• **DATASET EXCERPTS**:
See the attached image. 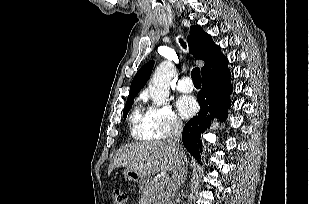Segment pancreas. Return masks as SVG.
I'll return each instance as SVG.
<instances>
[{
	"label": "pancreas",
	"instance_id": "pancreas-1",
	"mask_svg": "<svg viewBox=\"0 0 309 204\" xmlns=\"http://www.w3.org/2000/svg\"><path fill=\"white\" fill-rule=\"evenodd\" d=\"M165 183L162 179H151L141 187V202L143 204H161L160 199L164 194Z\"/></svg>",
	"mask_w": 309,
	"mask_h": 204
}]
</instances>
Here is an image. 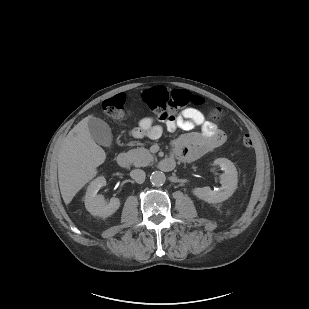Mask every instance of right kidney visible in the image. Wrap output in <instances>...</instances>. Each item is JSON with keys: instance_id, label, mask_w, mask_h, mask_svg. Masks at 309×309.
<instances>
[{"instance_id": "1", "label": "right kidney", "mask_w": 309, "mask_h": 309, "mask_svg": "<svg viewBox=\"0 0 309 309\" xmlns=\"http://www.w3.org/2000/svg\"><path fill=\"white\" fill-rule=\"evenodd\" d=\"M106 185V179L101 176L94 179L87 188L84 197L85 207L93 216L108 217L115 213L120 207V199L111 198L109 203H106L104 196L97 195L99 189Z\"/></svg>"}]
</instances>
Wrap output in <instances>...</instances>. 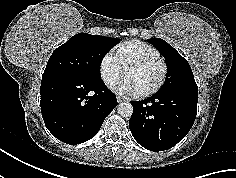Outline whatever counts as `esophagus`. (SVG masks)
<instances>
[{"label": "esophagus", "instance_id": "1", "mask_svg": "<svg viewBox=\"0 0 236 178\" xmlns=\"http://www.w3.org/2000/svg\"><path fill=\"white\" fill-rule=\"evenodd\" d=\"M117 101H118V103H121V102H123L125 100L123 98H121V97H117Z\"/></svg>", "mask_w": 236, "mask_h": 178}]
</instances>
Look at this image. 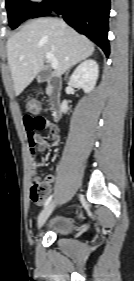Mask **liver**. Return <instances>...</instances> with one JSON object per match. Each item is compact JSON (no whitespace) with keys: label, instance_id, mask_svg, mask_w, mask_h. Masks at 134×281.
Returning a JSON list of instances; mask_svg holds the SVG:
<instances>
[{"label":"liver","instance_id":"liver-1","mask_svg":"<svg viewBox=\"0 0 134 281\" xmlns=\"http://www.w3.org/2000/svg\"><path fill=\"white\" fill-rule=\"evenodd\" d=\"M93 52L94 44L87 37L59 19L39 18L28 22L7 42L15 95H20L42 70L47 53H52L58 61L54 75L60 77Z\"/></svg>","mask_w":134,"mask_h":281}]
</instances>
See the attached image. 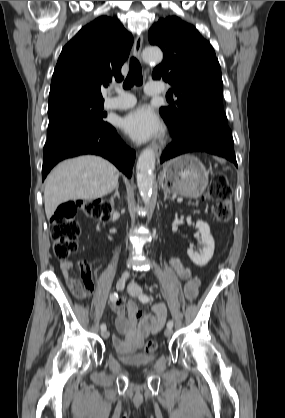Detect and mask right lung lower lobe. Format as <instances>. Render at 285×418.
<instances>
[{
  "label": "right lung lower lobe",
  "instance_id": "right-lung-lower-lobe-1",
  "mask_svg": "<svg viewBox=\"0 0 285 418\" xmlns=\"http://www.w3.org/2000/svg\"><path fill=\"white\" fill-rule=\"evenodd\" d=\"M84 154L100 155L111 161L128 178L136 153L124 144L110 124L104 128L73 129L47 140L43 152L42 179L61 160Z\"/></svg>",
  "mask_w": 285,
  "mask_h": 418
}]
</instances>
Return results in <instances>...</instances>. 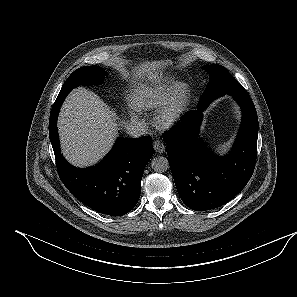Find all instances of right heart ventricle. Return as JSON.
Here are the masks:
<instances>
[{
    "label": "right heart ventricle",
    "mask_w": 297,
    "mask_h": 297,
    "mask_svg": "<svg viewBox=\"0 0 297 297\" xmlns=\"http://www.w3.org/2000/svg\"><path fill=\"white\" fill-rule=\"evenodd\" d=\"M177 82L168 80L163 83L141 85L133 93V103L142 109H154L162 105L177 87Z\"/></svg>",
    "instance_id": "1"
}]
</instances>
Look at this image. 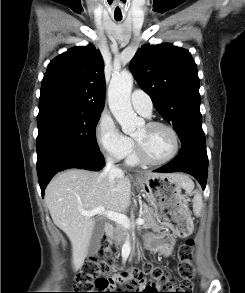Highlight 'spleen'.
Segmentation results:
<instances>
[{"label": "spleen", "mask_w": 245, "mask_h": 293, "mask_svg": "<svg viewBox=\"0 0 245 293\" xmlns=\"http://www.w3.org/2000/svg\"><path fill=\"white\" fill-rule=\"evenodd\" d=\"M202 207H203L202 195L199 191H197L193 198V211L196 216H200Z\"/></svg>", "instance_id": "obj_1"}]
</instances>
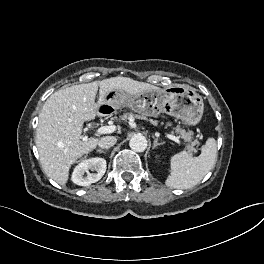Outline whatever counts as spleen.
<instances>
[{"mask_svg": "<svg viewBox=\"0 0 264 264\" xmlns=\"http://www.w3.org/2000/svg\"><path fill=\"white\" fill-rule=\"evenodd\" d=\"M217 159V144L208 138L198 157L180 152L171 157L170 175L165 181L168 187L188 189L197 185L214 167Z\"/></svg>", "mask_w": 264, "mask_h": 264, "instance_id": "1", "label": "spleen"}]
</instances>
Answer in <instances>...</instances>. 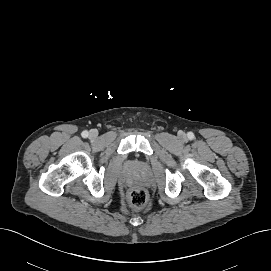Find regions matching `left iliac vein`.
<instances>
[{
	"instance_id": "4c4485c4",
	"label": "left iliac vein",
	"mask_w": 271,
	"mask_h": 271,
	"mask_svg": "<svg viewBox=\"0 0 271 271\" xmlns=\"http://www.w3.org/2000/svg\"><path fill=\"white\" fill-rule=\"evenodd\" d=\"M179 138H180L181 140H184V139L186 138V135H185L184 133H181V134L179 135Z\"/></svg>"
}]
</instances>
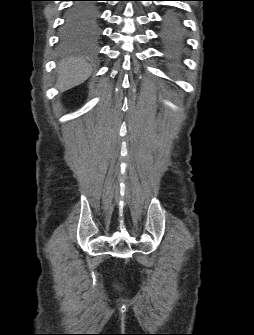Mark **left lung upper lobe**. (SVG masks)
<instances>
[{
  "label": "left lung upper lobe",
  "mask_w": 254,
  "mask_h": 335,
  "mask_svg": "<svg viewBox=\"0 0 254 335\" xmlns=\"http://www.w3.org/2000/svg\"><path fill=\"white\" fill-rule=\"evenodd\" d=\"M166 26L169 33L176 32L180 27V18L175 13H169L166 18Z\"/></svg>",
  "instance_id": "obj_1"
}]
</instances>
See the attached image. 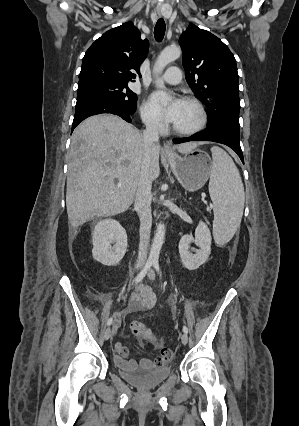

• **WORK ITEM**: Would you retype exactly the lines running from the line that contains "Mark **left lung upper lobe**. (SVG masks)" through the end of the listing above, both included? Skip every picture.

• **WRITTEN ANSWER**:
Mark **left lung upper lobe**. (SVG masks)
<instances>
[{
  "label": "left lung upper lobe",
  "mask_w": 254,
  "mask_h": 335,
  "mask_svg": "<svg viewBox=\"0 0 254 335\" xmlns=\"http://www.w3.org/2000/svg\"><path fill=\"white\" fill-rule=\"evenodd\" d=\"M166 26L169 33L176 32L180 27V18L175 13H169L166 18Z\"/></svg>",
  "instance_id": "obj_1"
}]
</instances>
See the attached image. 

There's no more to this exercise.